AnyhowStep commented 5 years ago

Is the following behaviour intentional?


function check<T extends string|number> (t : T) {
    //This is okay, even though the instantiation of `T`
    //with `string` should make it non-comparable.
    //But becaues we are comparing a generic to a non-generic,
    //we seem to use the constraint `string|number`
    //and check if it is comparable to the non-generic `number`
    return t === 1;
}
function check2<T extends string|number, U extends number> (t : T, u : U) {
    //Doesn't work, though.
    //Cannot compare generic type `T` and `U`
    //because `T` could be `string`
    //and `U` could be `number`
    return t === u;
}

Playground

[Edit] Changed U extends string|number to U extends number


[Edit] The error message could be more descriptive,

This condition will always return 'false' since the types 'T' and 'U' have no overlap.

Should be more like,

This condition may always return 'false' since the types 'T' and 'U' may have no overlap.
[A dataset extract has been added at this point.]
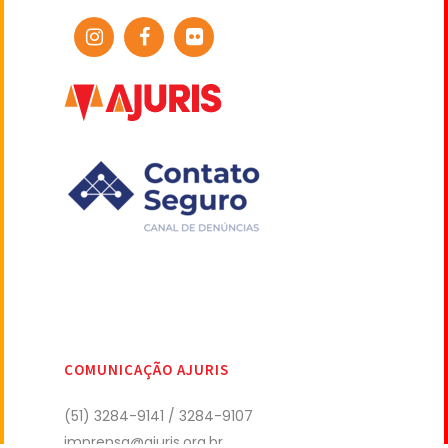
COMUNICAÇÃO AJURIS
(51) 3284-9141 / 3284-9107
imprensa@ajuris.org.br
Would be even better if it could say,

This condition may always return 'false' since the types 'T' and 'U' may have no overlap.

T may be string and U may be number, which do not overlap.

fatcerberus commented 5 years ago

From a purely theoretical standpoint:

function foo<T>(x: T): boolean
{
    return x === 1;  // should this be an error?
}

foo is universally quantified over T. i.e., for all types T, there is a function foo which accepts a value of type T and returns a boolean.

However, inside the function, T is existentially quantified: the implementation can be written assuming it represents a single concrete--but unknown--type. Therefore it's tempting to also assume the comparibility relation (the question of whether x === 1 is kosher) should satisfy the logical statement:

∃T, Comparible(T, number)

But this is not necessarily sound. Because the function as a whole is universally quantified, x === 1 can't be assumed to be sound until you've satisfied the stronger constraint of:

∀T, Comparible(T, number)

Which seems to be what @RyanCavanaugh is getting at above (minus the nerdiness 🤓).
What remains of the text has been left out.